(Recorded data)
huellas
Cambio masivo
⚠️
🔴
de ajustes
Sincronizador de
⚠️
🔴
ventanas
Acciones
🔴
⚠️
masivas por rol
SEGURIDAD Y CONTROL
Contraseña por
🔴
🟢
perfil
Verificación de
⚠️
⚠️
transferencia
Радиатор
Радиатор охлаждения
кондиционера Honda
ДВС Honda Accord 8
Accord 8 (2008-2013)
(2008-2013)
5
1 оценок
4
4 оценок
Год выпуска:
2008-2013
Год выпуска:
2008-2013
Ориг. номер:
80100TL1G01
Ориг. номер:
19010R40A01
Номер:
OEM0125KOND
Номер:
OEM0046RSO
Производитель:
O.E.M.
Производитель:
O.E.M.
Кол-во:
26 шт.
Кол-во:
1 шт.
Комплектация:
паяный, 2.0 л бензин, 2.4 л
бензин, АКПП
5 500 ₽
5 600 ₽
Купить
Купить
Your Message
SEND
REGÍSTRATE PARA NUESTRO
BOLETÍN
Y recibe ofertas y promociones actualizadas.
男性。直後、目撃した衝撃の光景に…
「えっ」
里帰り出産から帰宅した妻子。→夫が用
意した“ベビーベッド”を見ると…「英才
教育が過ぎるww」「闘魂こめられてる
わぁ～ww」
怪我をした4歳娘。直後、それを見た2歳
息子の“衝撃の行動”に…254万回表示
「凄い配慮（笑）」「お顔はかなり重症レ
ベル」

==

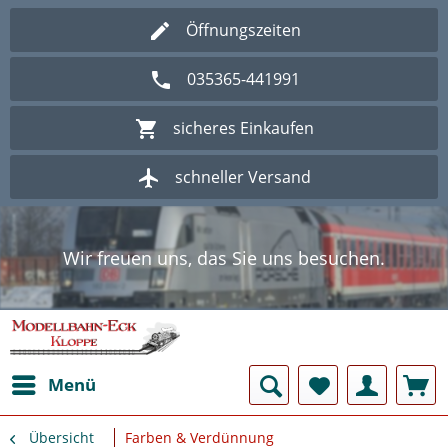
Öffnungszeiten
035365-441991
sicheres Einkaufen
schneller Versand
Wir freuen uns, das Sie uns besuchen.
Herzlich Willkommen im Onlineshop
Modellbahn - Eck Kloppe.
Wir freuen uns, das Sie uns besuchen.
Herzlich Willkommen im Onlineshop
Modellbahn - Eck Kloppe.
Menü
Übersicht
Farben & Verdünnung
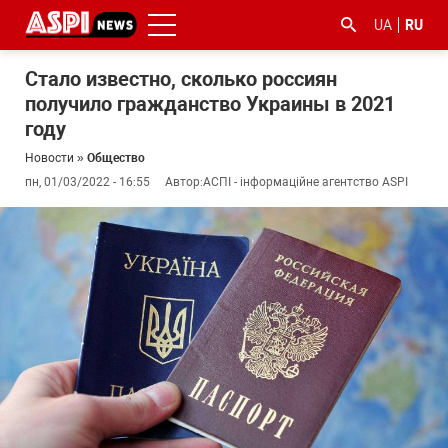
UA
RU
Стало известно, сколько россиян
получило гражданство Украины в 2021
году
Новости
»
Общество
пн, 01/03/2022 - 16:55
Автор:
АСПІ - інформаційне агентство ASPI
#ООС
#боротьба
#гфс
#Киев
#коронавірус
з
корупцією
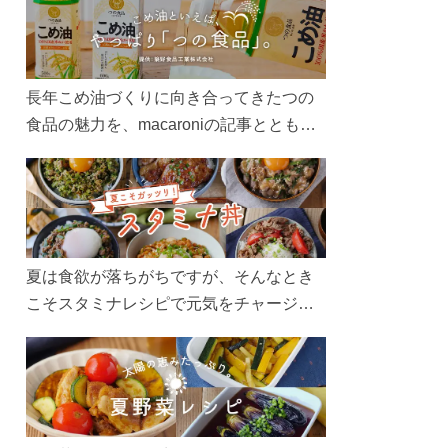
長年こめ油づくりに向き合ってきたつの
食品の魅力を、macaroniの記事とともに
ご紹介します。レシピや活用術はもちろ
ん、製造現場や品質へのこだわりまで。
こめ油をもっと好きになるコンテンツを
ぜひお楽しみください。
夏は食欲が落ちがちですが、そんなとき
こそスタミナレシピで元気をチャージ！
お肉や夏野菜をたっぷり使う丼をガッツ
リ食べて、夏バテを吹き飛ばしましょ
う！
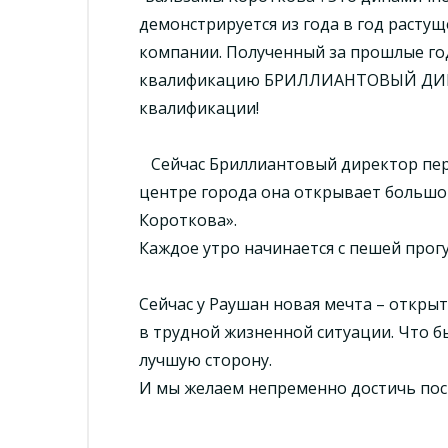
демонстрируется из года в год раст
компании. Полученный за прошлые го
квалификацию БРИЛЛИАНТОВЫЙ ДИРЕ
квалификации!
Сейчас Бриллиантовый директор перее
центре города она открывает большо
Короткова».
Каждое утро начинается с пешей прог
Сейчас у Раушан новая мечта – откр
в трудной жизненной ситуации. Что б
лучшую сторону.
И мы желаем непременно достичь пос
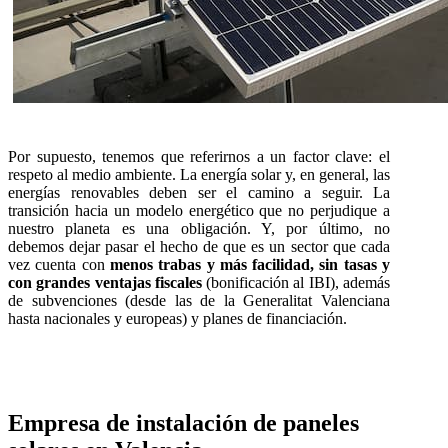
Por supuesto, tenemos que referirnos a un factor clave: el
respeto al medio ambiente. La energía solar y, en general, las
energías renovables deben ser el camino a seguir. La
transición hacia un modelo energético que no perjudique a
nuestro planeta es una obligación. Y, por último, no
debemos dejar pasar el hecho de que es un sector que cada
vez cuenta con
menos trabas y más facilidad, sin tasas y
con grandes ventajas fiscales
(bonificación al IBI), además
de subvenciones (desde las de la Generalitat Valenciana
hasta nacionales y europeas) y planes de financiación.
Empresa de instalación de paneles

ASSIGNMENT
Copy out each line from the preceding entries that mentions the word "Accord".

ANSWER SECTION
ДВС Honda Accord 8
Accord 8 (2008-2013)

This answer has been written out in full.